[Whosoever Shall Offend by F. Marion Crawford]@TWC D-Link bookWhosoever Shall Offend CHAPTER I 6/11
He was everything to his wife, and all things to his stepson--husband, father, man of business, tutor, companion, and nurse; for when either his wife or Marcello was ill, he rarely left the sick-room, and no one could smooth a pillow as he could, or hold a glass so coaxingly to the feverish lips, or read aloud so untiringly in such a gentle and soothing voice. No ascendency of one human being over another is more complete than that of a full-grown man over a boy of sixteen, who venerates his elder as an ideal.
To find a model, to believe it perfection, and to copy it energetically, is either a great piece of good fortune, or a misfortune even greater; in whatever follows in life, there is the same difference between such development and the normally slow growth of a boy's mind as that which lies between enthusiasm and indifference.
It is true that where there has been no enthusiastic belief there can be no despairing disillusionment when the light goes out; but it is truer still that hope and happiness are the children of faith by the ideal. A boy's admiration for his hero is not always well founded; sometimes it is little short of ridiculous, and it is by no means always harmless.
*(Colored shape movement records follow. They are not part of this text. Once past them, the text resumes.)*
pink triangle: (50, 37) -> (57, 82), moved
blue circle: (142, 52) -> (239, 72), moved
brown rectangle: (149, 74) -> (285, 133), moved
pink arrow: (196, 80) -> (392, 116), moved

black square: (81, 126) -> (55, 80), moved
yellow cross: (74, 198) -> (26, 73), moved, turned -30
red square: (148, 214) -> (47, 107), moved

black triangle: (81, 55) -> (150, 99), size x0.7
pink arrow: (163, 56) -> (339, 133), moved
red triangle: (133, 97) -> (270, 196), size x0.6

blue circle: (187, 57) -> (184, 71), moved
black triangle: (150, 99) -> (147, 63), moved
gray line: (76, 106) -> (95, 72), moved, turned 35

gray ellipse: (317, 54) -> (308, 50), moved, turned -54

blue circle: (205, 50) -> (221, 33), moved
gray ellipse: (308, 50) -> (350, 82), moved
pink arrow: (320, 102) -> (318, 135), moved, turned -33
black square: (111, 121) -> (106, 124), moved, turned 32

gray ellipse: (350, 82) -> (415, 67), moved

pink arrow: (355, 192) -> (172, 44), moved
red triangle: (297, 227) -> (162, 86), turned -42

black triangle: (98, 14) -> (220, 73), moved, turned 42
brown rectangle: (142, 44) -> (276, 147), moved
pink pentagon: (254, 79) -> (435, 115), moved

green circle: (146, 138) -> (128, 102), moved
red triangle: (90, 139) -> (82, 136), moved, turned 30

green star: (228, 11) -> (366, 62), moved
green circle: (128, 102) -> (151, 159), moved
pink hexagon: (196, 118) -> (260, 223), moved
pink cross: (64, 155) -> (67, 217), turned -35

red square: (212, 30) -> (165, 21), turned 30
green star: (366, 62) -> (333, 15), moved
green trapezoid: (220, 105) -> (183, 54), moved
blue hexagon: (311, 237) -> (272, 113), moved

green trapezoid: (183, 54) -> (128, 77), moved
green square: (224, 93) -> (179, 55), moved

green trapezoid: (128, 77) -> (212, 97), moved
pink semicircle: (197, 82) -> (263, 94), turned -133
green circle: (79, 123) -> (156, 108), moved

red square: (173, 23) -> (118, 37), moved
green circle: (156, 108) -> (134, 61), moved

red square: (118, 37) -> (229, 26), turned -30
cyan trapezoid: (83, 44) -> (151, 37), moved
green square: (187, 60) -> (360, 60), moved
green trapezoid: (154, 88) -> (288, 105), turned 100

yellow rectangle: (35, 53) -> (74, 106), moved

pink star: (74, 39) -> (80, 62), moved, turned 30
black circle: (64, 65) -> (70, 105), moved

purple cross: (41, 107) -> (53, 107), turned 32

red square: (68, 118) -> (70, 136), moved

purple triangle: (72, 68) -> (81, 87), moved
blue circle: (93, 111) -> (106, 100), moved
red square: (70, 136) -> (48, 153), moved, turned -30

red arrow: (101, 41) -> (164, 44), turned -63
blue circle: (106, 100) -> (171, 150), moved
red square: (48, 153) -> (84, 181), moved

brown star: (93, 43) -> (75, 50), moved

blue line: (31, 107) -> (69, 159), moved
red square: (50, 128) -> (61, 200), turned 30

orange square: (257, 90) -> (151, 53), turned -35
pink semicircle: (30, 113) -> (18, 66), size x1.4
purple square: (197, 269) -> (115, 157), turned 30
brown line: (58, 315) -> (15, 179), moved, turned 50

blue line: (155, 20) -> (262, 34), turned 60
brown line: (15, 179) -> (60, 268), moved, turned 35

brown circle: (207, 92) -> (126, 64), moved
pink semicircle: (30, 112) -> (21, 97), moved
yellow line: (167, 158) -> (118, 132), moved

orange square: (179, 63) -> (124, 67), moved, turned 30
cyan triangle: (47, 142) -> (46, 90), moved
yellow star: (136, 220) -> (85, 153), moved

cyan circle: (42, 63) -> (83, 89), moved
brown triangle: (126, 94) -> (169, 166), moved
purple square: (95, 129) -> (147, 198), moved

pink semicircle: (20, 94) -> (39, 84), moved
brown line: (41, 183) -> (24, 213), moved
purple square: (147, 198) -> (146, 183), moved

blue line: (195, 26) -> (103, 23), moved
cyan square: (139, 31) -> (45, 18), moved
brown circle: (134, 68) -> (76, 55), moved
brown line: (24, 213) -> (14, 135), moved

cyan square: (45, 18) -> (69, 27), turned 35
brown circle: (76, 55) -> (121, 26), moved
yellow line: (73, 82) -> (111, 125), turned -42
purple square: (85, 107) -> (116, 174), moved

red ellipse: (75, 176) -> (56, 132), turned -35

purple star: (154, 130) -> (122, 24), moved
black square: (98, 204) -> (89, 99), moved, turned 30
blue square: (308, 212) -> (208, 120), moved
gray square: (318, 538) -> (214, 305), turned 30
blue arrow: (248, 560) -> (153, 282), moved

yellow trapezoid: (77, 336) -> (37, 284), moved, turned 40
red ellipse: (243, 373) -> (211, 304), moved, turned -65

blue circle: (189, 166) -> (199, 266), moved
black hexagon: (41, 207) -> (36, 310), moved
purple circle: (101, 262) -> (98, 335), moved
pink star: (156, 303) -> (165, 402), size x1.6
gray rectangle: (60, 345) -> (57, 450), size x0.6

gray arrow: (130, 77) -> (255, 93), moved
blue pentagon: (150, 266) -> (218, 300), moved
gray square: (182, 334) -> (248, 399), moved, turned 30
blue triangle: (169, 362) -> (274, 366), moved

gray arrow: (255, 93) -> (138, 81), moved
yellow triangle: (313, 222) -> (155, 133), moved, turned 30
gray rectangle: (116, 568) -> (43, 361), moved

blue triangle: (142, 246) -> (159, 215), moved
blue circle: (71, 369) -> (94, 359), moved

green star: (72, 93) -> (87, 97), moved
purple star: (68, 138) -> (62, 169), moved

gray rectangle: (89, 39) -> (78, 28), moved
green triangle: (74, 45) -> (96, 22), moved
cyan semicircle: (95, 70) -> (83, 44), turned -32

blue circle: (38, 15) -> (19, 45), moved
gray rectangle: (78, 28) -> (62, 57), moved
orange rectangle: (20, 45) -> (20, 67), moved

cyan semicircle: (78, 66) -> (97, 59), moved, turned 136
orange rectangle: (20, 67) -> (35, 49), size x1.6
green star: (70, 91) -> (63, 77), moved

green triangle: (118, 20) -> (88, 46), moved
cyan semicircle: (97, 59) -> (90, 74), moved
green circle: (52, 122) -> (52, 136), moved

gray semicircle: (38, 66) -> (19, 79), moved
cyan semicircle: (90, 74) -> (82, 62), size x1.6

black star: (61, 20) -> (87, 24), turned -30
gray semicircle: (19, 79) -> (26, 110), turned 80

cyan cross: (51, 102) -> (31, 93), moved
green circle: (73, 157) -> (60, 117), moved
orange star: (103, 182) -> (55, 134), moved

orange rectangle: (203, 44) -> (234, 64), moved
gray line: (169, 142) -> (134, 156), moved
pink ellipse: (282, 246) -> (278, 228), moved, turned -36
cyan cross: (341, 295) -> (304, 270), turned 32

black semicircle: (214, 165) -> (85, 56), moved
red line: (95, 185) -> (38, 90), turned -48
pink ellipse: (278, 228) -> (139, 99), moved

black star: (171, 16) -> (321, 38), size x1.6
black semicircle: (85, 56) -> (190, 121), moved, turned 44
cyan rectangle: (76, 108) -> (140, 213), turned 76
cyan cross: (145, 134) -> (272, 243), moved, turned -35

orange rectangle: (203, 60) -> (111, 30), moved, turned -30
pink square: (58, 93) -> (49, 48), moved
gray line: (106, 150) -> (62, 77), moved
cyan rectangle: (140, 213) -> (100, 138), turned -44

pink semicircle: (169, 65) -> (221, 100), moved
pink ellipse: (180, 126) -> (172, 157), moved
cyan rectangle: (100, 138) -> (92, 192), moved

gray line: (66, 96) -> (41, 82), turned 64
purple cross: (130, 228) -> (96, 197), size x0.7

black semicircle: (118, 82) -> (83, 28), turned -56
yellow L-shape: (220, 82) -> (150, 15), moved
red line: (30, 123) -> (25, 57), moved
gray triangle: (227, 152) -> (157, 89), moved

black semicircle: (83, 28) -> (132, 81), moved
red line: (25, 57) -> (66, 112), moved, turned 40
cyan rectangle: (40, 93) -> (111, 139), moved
But no one found fault with Marcello for admiring his stepfather, and the attachment was a source of constant satisfaction to his mother.
In her opinion Corbario was the handsomest, bravest, cleverest, and best of men, and after watching him for some time even the disappointed gossips were obliged to admit, though without superlatives, that he was a good-looking fellow, a good sportsman, sufficiently well gifted, and of excellent behaviour.
There was the more merit in the admission, they maintained, because they had been inclined to doubt the man, and had accused him of marrying out of pure love of money.